Может быть, вы скажете: «Заткнись, никчемная деревяшка, не то пнем тебя ногой!» — Это уж как вам угодно! Только ведь на сетчатку ваших глаз проецируется перевернутое изображение. Это научный факт. Вот и выходит, что я ближе к истине! Вижу, как есть на самом деле.

Странные вы, люди, существа. Мечтаете, чтобы в кармане шуршала зелень. И заняты этой чушью с утра до вечера! Подумали бы здраво: ну, зачем
она вам нужна? Да еще в кармане?! По мне — так пускай себе растет на газоне! Ей там самое место! И еще я никак не пойму, что это за слово вы все время употребляете — бабло?

Впрочем, каждому — свое! Вы мечтаете о зелени, а я, к примеру, хочу в небо! Взглянуть бы на него еще хоть разок! Деревья всегда тянутся к облакам. В этом вся их жизнь. Человек и представить себе не может, как мы ощущаем необъятный простор, как по нашим стволам до самых верхушек поднимаются бодрящие живительные соки, как беседуем с ветром, шурша тенистыми кронами, как умываемся предрассветным туманом… Горько вспоминать об утраченном счастье. Я ведь тоже когда-то был живым деревом. Это теперь лежу неподвижной обрубленной колодой. Но заветную мечту мою никто не затоптал!

… В час, когда решалась моя судьба, я еще пребывал в своей матушке, в вековой лиственнице. Ничего не предвещало беду. Светило солнце, щебетали птицы — ласковый выдался денёк! В логове, под корнями, резвилось семейство волчат. Но пришли какие-то люди, приставили к подножию красавицы-матушки бензопилу — и рухнула она, ломая раскидистые ветви. И гул прокатился по тайге, и земля содрогнулась. Помню, как больно впились в древесину ржавые металлические крюки, как ловкие парни топорами обрубили побеги… Как по острым камням волокли голый ствол к пристани, сплавляли по реке… Затем, в каком-то шумном заводском цеху, распустили на доски. И никто не заметил янтарных слез на пахучих срезах. А в тайге, на опустевшем пригорке, обнимая смолистый пенек, безутешно рыдал осиротевший ветер.
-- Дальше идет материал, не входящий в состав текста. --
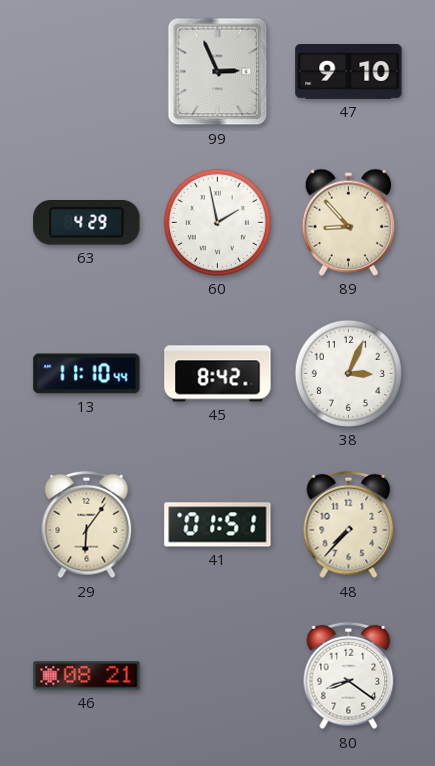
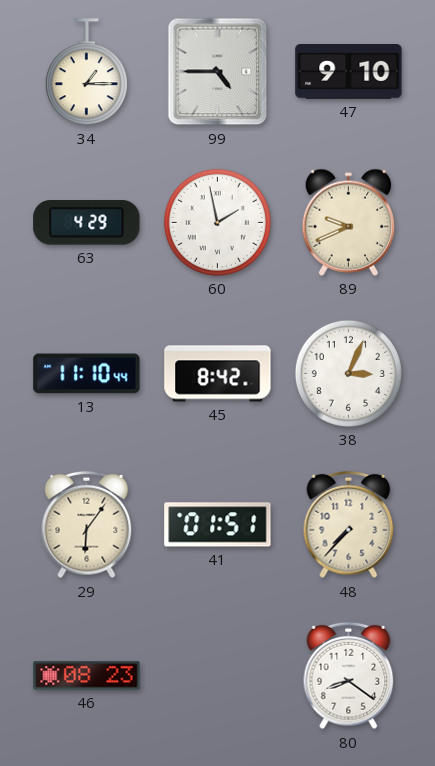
34: none -> 1:15
99: 2:56 -> 4:45
89: 8:53 -> 9:41
46: 08:21 -> 08:23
Когда строился этот объект, меня так шлифовали, что я, грешный, думал, что буду, ну, хотя бы, подоконником! А вот ведь как вышло! Правда, что с них взять, с пластиковых подоконников? Бездушный материал. А я отношусь к знатному роду древесины, очень твердому и очень стойкому. И прибыл сюда не из штамповочного цеха, а из далекой Сибири! По выносливости — крепче дуба и ясеня, да и кедра. Гниению почти не подвержен. В былые времена массово шел на строительство кораблей. И сейчас деревянные баркасы верой и правдой служили бы на флоте, плавали бы по морям и океанам. Но с современными лайнерами не потягаешься — всё на передовых технологиях! Хотя Венеция и Петербург до сих пор стоят на сваях из нашего брата. Потому как бетонные сооружения не выдерживают разрушительной силы морской воды. В мире много строений, которым уже более тысячи лет, а они всё целы и невредимы!
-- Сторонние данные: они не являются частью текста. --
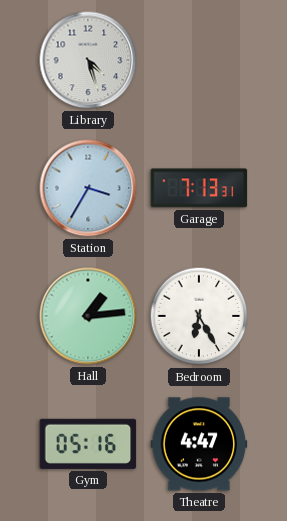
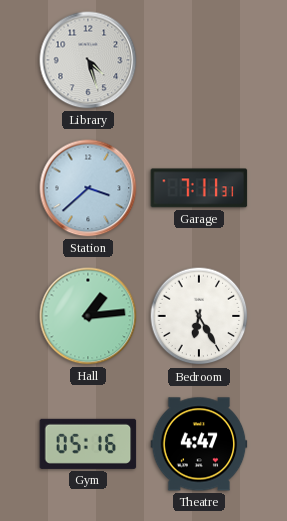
Station: 3:35 -> 3:38
Garage: 7:13 -> 7:11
… Со двора к нашему офису примыкает небольшое «закрытое» предприятие. Только в последнее время там творится что-то неладное. Все началось с того, что средь бела дня, на виду у всех, украли директорский пистолет. Как такое могло случиться — загадка! Зачем он его вообще приобретал? И стрелять-то не умеет! А выгнали Сашку-охранника, он на ту беду как раз дежурил. «Куда смотрел?» — говорят. Жалко Сашку, его окружала такая чистая аура! Он и копейки чужой не возьмет! Следователь приходил — спящий какой-то, совсем без эмоций, в дело вникать не стал, но Сашку с собой увел.
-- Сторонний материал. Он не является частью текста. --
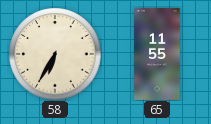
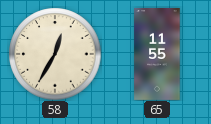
58: 6:35 -> 12:35
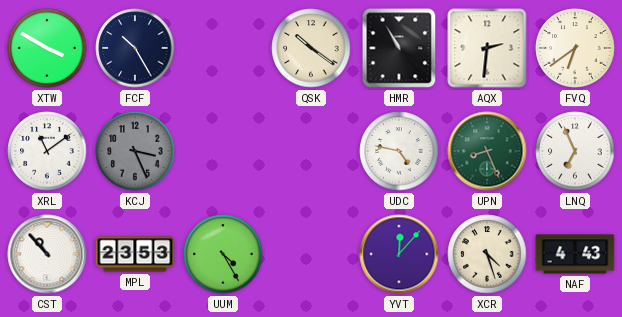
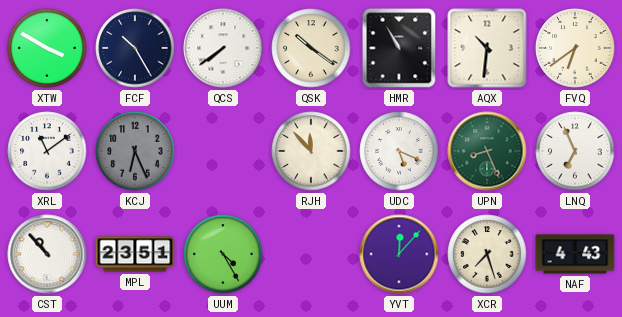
QCS: none -> 7:39
AQX: 2:31 -> 10:31
KCJ: 3:26 -> 6:26
RJH: none -> 11:53
UDC: 4:47 -> 5:19
MPL: 23:53 -> 23:51
XCR: 4:27 -> 7:27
Я думаю, ажиотаж был создан умышленно, чтобы отвлечь внимание. Пока все бегали да возмущались, случилось кое-что еще более серьезное! Тихоня уборщица незаметно вошла в помещение склада и спрятала там какой-то странный предмет, очень похожий на книгу. Только не книга это! Клянусь! Не быть мне из знатной древесины! От него исходит страшная опасность! Меня насквозь пронизывают нестерпимые судороги, но никто из персонала ничего не чувствует! Я же говорю, странные существа — люди! Беда грозит, а они спокойные! Им и в голову не приходит обезопасить себя! А всему виной все тот же неугомонный товарищ, с сучком вместо души! Нелёгкая бы его взяла! Он и с уборщицей прекрасно знаком, и Сашку — охранника люто ненавидит. Этот тип все и подстроил, чтобы его выгнали. Сашка сразу бы вычислил подозрительный предмет! У него нюх на такие дела — служил в разведке! Было дело, в прошлом году уже вынес подобную вещицу. За это ему еще и премию дали.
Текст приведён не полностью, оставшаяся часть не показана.